I am reluctant to use an approach which restarts a closed queue. Below I will list some of the reasons why I am not in favour of this approach and then try to describe an alternative approach which I hope will satisfy your use-case.


Currently the lifecycle of a queue in RMQ looks like

Open -> Consuming -> Stopped

This is a very simple set of states and, right now, a queue never returns to a previous state. This makes each of the transitions simpler to reason about. This is a very valuable property in a highly concurrent system like RMQ.

In your use-case there are two reasons why StopConsuming may be called.

  1. Your circuit breaker has triggered and you want to shutdown your consumers to allow the system to recover
  2. The connection heartbeat has failed and the connection has shut itself down

The circuit breaker case is in principle recoverable, as demonstrated in your PR. However, the heartbeat failure case is not recoverable. I don't like the idea of having this mixture of recoverable and unrecoverable queue stoppages if we can avoid it.

Neither of the arguments I have given above indicate that having queues be restartable is not possible. However, I really believe that it would represent a significant increase in complexity for the RMQ implementation and a significant jump in the size of the mental model required to effectively work on RMQ internals.

That's enough negativity.


One thing that jumps out at me from this PR is that all of the consumers are removed from the queue when it is stopped and restarted. The way that consumer queues are setup, at least in all the cases that I have seen, looks like (ignoring errors):

connection, _ = mq.OpenConnectionWithRedisClient(queueTag, redisClient, rmqErrChan)
queue, _ = connection.OpenQueue(queueName)
_ := queue.StartConsuming(consumerCount, pollDuration)
for i := 0; i < consumerCount; i++ {
    queue.AddConsumer("consumerName", newConsumer(i))
}

Under this PR the code that is required the get a stopped queue running again looks like

_ := queue.StartConsuming(consumerCount, pollDuration)
for i := 0; i < consumerCount; i++ {
    queue.AddConsumer("consumerName", newConsumer(i))
}

and currently the code that is required to get a stopped queue running again looks like

queue, _ = connection.OpenQueue(queueName)
_ := queue.StartConsuming(consumerCount, pollDuration)
for i := 0; i < consumerCount; i++ {
    queue.AddConsumer("consumerName", newConsumer(i))
}

The only clear difference that I can see is that currently you need to hold onto a reference to connection and queueName in order to be able to get your system consuming again after the circuit breaker has fired. This seems like a very low amount of complexity. If I have misunderstood the PR or your use-case please correct me.

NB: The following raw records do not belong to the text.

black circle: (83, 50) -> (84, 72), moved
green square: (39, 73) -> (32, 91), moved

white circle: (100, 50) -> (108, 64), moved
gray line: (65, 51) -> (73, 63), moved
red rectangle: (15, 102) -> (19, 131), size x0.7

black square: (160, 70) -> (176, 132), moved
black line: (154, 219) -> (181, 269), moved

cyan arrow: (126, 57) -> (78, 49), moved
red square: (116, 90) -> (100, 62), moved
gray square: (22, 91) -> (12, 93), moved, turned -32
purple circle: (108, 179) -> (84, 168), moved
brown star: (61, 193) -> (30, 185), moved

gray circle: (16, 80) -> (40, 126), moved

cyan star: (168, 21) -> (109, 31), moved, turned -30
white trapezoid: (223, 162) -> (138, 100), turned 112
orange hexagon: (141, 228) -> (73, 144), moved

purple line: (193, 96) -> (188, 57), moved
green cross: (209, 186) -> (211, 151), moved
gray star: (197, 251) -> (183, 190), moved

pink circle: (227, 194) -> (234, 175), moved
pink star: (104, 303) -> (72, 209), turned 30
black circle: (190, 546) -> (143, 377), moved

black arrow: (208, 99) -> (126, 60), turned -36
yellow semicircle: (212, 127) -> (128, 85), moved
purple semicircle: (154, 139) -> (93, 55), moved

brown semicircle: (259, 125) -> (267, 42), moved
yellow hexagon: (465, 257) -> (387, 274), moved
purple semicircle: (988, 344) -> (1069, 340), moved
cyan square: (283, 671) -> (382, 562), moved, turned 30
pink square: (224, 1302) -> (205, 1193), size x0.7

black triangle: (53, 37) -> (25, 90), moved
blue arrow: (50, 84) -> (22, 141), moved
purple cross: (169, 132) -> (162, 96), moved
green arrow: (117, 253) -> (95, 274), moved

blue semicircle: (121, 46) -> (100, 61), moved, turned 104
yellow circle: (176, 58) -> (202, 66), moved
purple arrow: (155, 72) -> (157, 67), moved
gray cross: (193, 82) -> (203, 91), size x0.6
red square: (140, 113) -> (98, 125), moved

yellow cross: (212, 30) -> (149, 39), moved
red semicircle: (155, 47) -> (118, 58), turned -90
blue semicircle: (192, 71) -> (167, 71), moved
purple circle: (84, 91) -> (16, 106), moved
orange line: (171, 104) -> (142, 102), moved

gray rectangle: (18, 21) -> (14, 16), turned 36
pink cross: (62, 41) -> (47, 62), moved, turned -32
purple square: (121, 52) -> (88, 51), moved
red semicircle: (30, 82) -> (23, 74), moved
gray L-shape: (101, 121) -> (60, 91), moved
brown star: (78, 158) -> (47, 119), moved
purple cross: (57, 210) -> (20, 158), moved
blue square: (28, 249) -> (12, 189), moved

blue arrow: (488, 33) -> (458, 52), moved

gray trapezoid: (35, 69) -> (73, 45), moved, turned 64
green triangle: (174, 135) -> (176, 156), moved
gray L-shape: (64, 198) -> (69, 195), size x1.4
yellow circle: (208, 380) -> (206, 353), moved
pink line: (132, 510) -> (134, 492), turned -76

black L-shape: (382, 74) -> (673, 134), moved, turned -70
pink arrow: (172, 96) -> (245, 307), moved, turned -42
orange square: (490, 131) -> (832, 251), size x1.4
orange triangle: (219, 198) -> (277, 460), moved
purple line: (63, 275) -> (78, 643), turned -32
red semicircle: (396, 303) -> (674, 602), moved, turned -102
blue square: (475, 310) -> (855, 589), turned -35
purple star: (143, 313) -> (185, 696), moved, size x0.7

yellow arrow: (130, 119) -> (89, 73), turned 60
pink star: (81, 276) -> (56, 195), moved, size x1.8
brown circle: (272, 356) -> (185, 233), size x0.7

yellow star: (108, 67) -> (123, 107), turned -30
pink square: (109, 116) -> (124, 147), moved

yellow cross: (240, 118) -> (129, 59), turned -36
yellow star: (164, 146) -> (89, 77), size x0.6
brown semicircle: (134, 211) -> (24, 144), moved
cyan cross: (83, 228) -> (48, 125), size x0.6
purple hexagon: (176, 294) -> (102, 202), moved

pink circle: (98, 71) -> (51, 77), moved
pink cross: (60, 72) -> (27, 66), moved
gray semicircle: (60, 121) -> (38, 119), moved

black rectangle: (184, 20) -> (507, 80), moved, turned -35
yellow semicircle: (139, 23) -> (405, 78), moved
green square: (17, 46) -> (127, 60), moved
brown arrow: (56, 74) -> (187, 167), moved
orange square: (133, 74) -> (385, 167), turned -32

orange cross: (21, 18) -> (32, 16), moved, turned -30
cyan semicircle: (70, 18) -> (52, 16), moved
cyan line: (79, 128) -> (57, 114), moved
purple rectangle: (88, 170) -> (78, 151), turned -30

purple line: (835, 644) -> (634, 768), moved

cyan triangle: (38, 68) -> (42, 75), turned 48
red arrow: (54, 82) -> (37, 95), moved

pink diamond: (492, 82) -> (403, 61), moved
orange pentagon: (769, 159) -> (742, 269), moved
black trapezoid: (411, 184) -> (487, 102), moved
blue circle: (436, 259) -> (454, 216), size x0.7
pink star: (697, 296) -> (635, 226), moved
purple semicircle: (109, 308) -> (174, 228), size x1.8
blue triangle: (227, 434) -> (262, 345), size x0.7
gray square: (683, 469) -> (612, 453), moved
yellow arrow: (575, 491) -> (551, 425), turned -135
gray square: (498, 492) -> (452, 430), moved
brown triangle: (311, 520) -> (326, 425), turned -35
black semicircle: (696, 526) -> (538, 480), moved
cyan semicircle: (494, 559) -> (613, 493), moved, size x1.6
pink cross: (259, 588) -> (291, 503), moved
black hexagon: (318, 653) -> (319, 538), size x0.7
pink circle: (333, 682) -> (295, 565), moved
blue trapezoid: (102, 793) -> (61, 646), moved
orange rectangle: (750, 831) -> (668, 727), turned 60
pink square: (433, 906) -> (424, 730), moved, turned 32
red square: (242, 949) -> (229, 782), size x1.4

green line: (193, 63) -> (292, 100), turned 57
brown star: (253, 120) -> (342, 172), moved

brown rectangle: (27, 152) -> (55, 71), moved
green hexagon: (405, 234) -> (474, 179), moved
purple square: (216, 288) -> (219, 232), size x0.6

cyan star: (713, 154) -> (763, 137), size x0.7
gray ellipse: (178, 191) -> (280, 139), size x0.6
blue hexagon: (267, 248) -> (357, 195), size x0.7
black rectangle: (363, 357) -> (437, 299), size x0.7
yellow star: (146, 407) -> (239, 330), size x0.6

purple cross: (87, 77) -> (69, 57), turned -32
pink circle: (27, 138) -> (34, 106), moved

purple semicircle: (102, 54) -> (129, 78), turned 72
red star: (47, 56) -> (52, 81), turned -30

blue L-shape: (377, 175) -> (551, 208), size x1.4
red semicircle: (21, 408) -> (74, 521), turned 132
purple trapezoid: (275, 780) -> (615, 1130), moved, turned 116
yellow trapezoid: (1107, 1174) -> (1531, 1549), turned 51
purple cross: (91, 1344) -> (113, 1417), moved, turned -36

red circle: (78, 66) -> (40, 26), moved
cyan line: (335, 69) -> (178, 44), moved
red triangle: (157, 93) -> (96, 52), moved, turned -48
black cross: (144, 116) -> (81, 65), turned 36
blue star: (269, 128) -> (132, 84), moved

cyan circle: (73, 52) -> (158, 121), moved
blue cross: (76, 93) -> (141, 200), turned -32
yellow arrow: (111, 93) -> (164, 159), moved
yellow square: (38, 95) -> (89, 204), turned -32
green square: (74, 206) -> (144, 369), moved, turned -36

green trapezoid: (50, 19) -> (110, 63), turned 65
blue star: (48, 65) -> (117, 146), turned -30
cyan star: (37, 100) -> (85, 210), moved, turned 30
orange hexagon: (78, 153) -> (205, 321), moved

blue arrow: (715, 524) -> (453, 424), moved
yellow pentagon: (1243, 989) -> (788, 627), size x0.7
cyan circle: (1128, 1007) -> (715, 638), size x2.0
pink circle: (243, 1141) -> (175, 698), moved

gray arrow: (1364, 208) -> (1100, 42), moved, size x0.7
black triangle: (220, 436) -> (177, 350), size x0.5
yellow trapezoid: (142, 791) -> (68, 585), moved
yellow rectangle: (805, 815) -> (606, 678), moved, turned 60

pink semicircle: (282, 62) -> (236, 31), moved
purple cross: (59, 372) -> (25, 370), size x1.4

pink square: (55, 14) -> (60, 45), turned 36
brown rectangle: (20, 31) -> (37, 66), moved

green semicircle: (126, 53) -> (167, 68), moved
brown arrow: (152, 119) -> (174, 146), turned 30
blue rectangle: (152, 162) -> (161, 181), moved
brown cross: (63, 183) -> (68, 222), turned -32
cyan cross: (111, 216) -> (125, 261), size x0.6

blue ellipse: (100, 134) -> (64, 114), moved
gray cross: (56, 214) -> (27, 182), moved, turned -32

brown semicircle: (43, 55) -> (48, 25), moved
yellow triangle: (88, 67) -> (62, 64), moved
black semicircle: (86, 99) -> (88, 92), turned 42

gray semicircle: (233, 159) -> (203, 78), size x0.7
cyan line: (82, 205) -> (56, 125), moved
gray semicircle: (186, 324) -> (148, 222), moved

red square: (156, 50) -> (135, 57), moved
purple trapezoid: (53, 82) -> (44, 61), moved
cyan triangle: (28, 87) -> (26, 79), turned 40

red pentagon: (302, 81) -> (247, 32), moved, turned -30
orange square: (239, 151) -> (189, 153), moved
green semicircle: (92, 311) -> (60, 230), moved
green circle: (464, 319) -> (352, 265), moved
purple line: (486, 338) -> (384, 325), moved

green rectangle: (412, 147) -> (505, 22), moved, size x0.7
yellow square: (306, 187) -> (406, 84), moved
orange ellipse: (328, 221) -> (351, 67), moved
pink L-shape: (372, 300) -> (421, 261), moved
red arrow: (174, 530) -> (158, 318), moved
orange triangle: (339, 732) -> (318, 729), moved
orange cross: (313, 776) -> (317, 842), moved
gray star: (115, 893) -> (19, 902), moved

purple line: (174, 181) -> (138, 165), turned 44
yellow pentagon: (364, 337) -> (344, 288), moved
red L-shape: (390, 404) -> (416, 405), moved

If we really need to have queues restart themselves, without having a reference to the queue-name or the connection, I would feel comfortable with adding a method

Recreate() (Queue, error)

This would not restart a stopped queue, but would create a new queue with the same name/connection. The recovery code in this case would look like

queue, _ = queue.Recreate()
_ := queue.StartConsuming(consumerCount, pollDuration)
for i := 0; i < consumerCount; i++ {
    queue.AddConsumer("consumerName", newConsumer(i))
}

fmstephe avatar Jun 29 '21 09:06 fmstephe

Thanks for your detail reply @fmstephe I will try to apply this on my project.

cyrinux avatar Jun 30 '21 18:06 cyrinux

Seems like the approach described above is fine. Closing :v:

wellle avatar Jan 17 '24 16:01 wellle